Work request: Return the lines below that carry the word "checken".

Data extracted from a collection:
*** Begin section ***

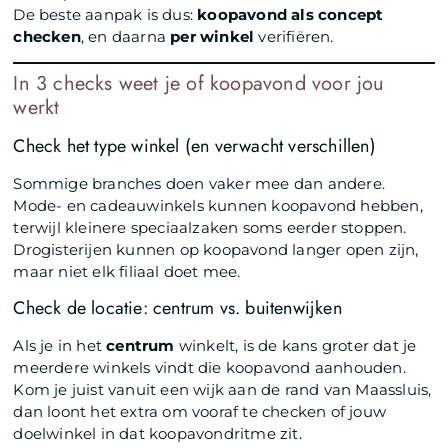
De beste aanpak is dus:
koopavond als concept
checken
, en daarna
per winkel
verifiëren.
In 3 checks weet je of koopavond voor jou
werkt
Check het type winkel (en verwacht verschillen)
Sommige branches doen vaker mee dan andere.
Mode- en cadeauwinkels kunnen koopavond hebben,
terwijl kleinere speciaalzaken soms eerder stoppen.
Drogisterijen kunnen op koopavond langer open zijn,
maar niet elk filiaal doet mee.
Check de locatie: centrum vs. buitenwijken
Als je in het
centrum
winkelt, is de kans groter dat je
meerdere winkels vindt die koopavond aanhouden.
Kom je juist vanuit een wijk aan de rand van Maassluis,
dan loont het extra om vooraf te checken of jouw
doelwinkel in dat koopavondritme zit.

*** End section ***

Answer box:
checken
dan loont het extra om vooraf te checken of jouw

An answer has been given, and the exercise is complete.